Les charges non déductibles, s'il y en a, restent supportées sans contrepartie fiscale.
Enfin, la trésorerie ne suit pas la fiscalité. Un exercice sans impôt peut très bien être un exercice où l'échéance de crédit dépasse le loyer encaissé. L'amortissement est une charge comptable, il ne produit aucun encaissement.
Le passage au régime réel n'est pas qu'une case à cocher
L'amortissement n'existe qu'au régime réel. Le micro-BIC applique un abattement forfaitaire représentatif de charges et ignore complètement la dépréciation du bien.
Le régime réel suppose en contrepartie la détermination d'un résultat selon les règles des bénéfices industriels et commerciaux, avec les obligations déclaratives correspondantes. Le régime fiscal de la location meublée et ses modalités sont détaillés dans la documentation administrative consacrée à ce régime fiscal de la location meublée .
Dans la pratique, cela signifie tenir une comptabilité, établir un bilan et un compte de résultat, et suivre un tableau d'amortissement par composant. C'est le principal coût du régime réel, et c'est aussi ce qui explique qu'il ne soit pas systématiquement le meilleur choix sur un petit studio faiblement endetté.
Trois calculs à faire avant d'acheter, pas après
La ventilation terrain et construction. Elle conditionne toute la base amortissable. Une ventilation retenue à la légère fragilise l'ensemble du montage.
La durée moyenne d'amortissement retenue. Elle détermine la charge annuelle. Une durée trop courte gonfle l'avantage des premières années mais l'épuise plus vite.
Le point de bascule. C'est l'année où l'amortissement ne suffit plus à absorber le résultat. Si elle intervient avant la fin du crédit, la trésorerie se dégrade au moment où l'impôt apparaît.

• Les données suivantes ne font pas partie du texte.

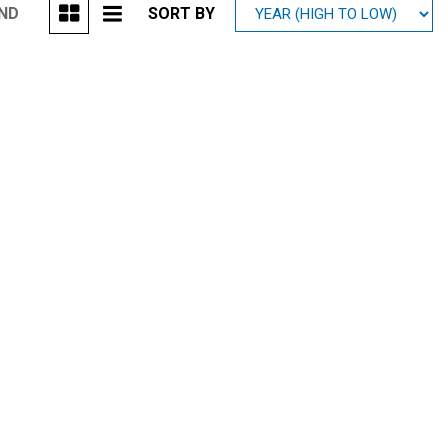
UND
SORT BY
Mitsubishi
[1]
Subaru
[39]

Un projet solide connaît sa date de bascule dès le départ. Un projet vendu sur la seule promesse d'une absence d'impôt la découvre en cours de route.
Le sujet à ne pas laisser de côté : la revente
L'amortissement pratiqué pendant la détention n'est pas sans effet au moment de la vente. Le traitement de la plus-value dépend du régime applicable au loueur et des règles en vigueur au moment de la cession, et il a évolué au cours des dernières années.
Ce seul point justifie de faire chiffrer, avant l'achat, une hypothèse de revente à dix ou quinze ans. Un montage optimisé pendant la détention mais coûteux à la sortie n'est pas un montage optimisé : c'est un report d'imposition dont il faut connaître le prix.